| Work item |
Exact transcription, pictures omitted: reproduce the listing below.

| Data for analysis |

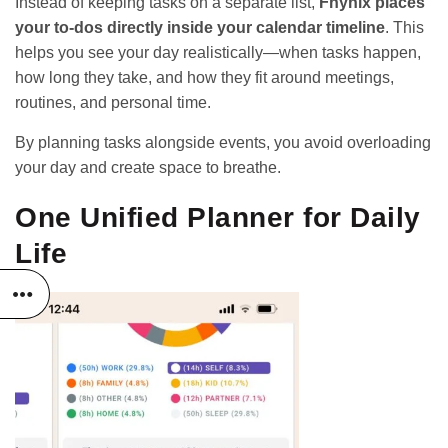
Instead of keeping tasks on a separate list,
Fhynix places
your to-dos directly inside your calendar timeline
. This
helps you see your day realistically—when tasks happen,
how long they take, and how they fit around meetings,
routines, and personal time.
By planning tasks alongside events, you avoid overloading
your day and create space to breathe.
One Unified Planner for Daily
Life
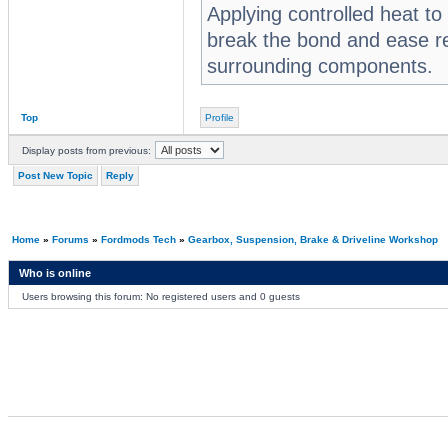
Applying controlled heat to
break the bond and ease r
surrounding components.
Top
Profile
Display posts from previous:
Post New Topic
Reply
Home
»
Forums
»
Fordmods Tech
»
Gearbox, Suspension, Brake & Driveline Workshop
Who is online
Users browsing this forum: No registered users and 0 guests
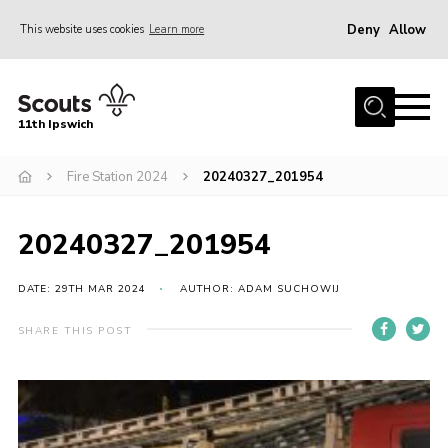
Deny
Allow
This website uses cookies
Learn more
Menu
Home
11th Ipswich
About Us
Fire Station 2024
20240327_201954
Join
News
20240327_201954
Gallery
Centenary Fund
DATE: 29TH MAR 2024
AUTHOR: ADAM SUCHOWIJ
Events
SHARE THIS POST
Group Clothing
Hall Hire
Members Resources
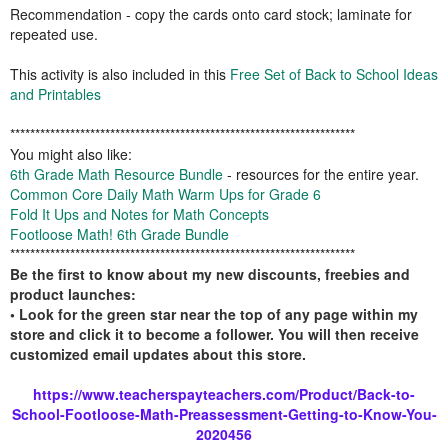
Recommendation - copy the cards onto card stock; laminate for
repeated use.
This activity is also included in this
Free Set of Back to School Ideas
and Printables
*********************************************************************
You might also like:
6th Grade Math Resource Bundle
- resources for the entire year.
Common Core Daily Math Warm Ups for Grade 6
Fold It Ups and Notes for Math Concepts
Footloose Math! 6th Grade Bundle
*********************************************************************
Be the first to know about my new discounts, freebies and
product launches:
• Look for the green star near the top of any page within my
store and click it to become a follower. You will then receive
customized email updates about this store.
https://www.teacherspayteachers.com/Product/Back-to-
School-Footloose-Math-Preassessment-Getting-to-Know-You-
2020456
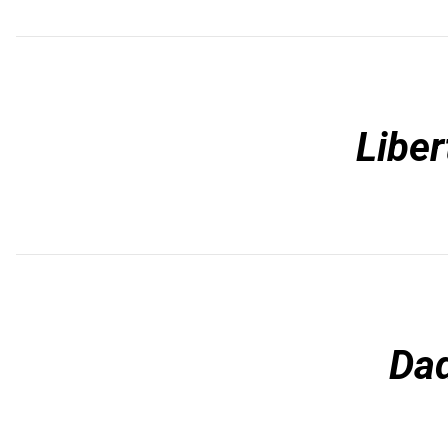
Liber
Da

| Task output |
Instead of keeping tasks on a separate list,
Fhynix places
your to-dos directly inside your calendar timeline
. This
helps you see your day realistically—when tasks happen,
how long they take, and how they fit around meetings,
routines, and personal time.
By planning tasks alongside events, you avoid overloading
your day and create space to breathe.
One Unified Planner for Daily
Life
Applying controlled heat to
break the bond and ease r
surrounding components.
Top
Profile
Display posts from previous:
Post New Topic
Reply
Home
»
Forums
»
Fordmods Tech
»
Gearbox, Suspension, Brake & Driveline Workshop
Who is online
Users browsing this forum: No registered users and 0 guests
Deny
Allow
This website uses cookies
Learn more
Menu
Home
11th Ipswich
About Us
Fire Station 2024
20240327_201954
Join
News
20240327_201954
Gallery
Centenary Fund
DATE: 29TH MAR 2024
AUTHOR: ADAM SUCHOWIJ
Events
SHARE THIS POST
Group Clothing
Hall Hire
Members Resources
Recommendation - copy the cards onto card stock; laminate for
repeated use.
This activity is also included in this
Free Set of Back to School Ideas
and Printables
*********************************************************************
You might also like:
6th Grade Math Resource Bundle
- resources for the entire year.
Common Core Daily Math Warm Ups for Grade 6
Fold It Ups and Notes for Math Concepts
Footloose Math! 6th Grade Bundle
*********************************************************************
Be the first to know about my new discounts, freebies and
product launches:
• Look for the green star near the top of any page within my
store and click it to become a follower. You will then receive
customized email updates about this store.
https://www.teacherspayteachers.com/Product/Back-to-
School-Footloose-Math-Preassessment-Getting-to-Know-You-
2020456
Liber
Da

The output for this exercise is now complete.